Add blog post "A review of input streaming connectors" by jphalip · Pull Request #521 · apache/beam-site

jphalip · 2018-08-03T16:54:55Z

This is a re-post of an article that I recently published on the GCP blog: https://cloud.google.com/blog/products/data-analytics/review-of-input-streaming-connectors-for-apache-beam-and-apache-spark

This is a slightly edited version from the other article to make it relevant to a broader audience beyond just GCP.

jphalip · 2018-08-06T07:44:33Z

Hi @jbonofre. Just pinging you based on recent commit history for blog posts. Are you the right person to review blog submissions? Thanks! :)

melap · 2018-08-07T16:31:16Z

R: @chamikaramj

melap · 2018-08-07T17:28:37Z

R: @iemejia or @jbonofre or @holdenk for Spark, I'm not familiar enough to review

iemejia

Nice ! Really minor suggestions, the text is clear and the intention on highlighting streaming connectors is interesting.

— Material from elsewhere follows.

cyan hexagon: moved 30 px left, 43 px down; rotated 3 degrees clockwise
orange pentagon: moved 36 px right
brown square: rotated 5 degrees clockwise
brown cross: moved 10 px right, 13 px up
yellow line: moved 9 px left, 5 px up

iemejia · 2018-08-12T21:56:36Z

src/_posts/2018-08-XX-review-input-streaming-connectors.md

+   </td>
+   <td><a href="https://beam.apache.org/documentation/sdks/javadoc/2.5.0/org/apache/beam/sdk/io/gcp/pubsub/PubsubIO.html">PubsubIO</a>
+   </td>
+   <td><a href="https://github.com/apache/bahir/tree/master/streaming-pubsub">Spark-streaming-pubsub</a> from <a href="http://bahir.apache.org">Apache Bahir</a>


spark in lowercase maybe for consistency with the previous text.

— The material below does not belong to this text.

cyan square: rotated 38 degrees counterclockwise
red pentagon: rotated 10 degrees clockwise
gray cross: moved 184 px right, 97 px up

Other streaming connectors seem to be missing for both Beam and spark (not sure if they are not because those are not for distributed data stores but could make the comparison richer): JMS, MQTT, AMQP

Which connectors exactly would you recommend in each case for Spark? Bahir has one for MQTT, but I'm not sure what other connectors to recommend for JMS & AMQP.

There seems not to be community maintanied version of both so probably just mentioned that.

iemejia · 2018-08-12T22:04:06Z

src/_posts/2018-08-XX-review-input-streaming-connectors.md

+  <tr>
+   <td>HDFS<br>(Using the <code>hdfs://</code> URI)
+   </td>
+   <td><a href="https://beam.apache.org/documentation/sdks/javadoc/2.5.0/org/apache/beam/sdk/io/hdfs/HadoopFileSystemOptions.html">HadoopFileSystemOptions</a>


Not sure I understand this column, are the options highlighted for configuration? Or this should probably be better FileIO + HadoopFileSystem ?

iemejia · 2018-08-12T22:05:20Z

src/_posts/2018-08-XX-review-input-streaming-connectors.md

+   </td>
+   <td>Cloud Storage<br>(Using the <code>gs://</code> URI)
+   </td>
+   <td rowspan="2" ><a href="https://beam.apache.org/documentation/sdks/javadoc/2.5.0/org/apache/beam/sdk/io/hdfs/HadoopFileSystemOptions.html">HadoopFileSystemOptions</a>


SImilar to above, maybe (GcsOptions or GcsFileSystem) and (S3Options or S3FileSystem) ?

In this case, should it be: FileIO + GcsOptions, and FileIO + S3Options?

Yes probably dividing both. I still don't understand why we refer to HadoopFileSystemOptions before instead of HadoopFileSystem?

I've tried to only use links to the documentation, which is why I referenced HadoopFileSystemOptions.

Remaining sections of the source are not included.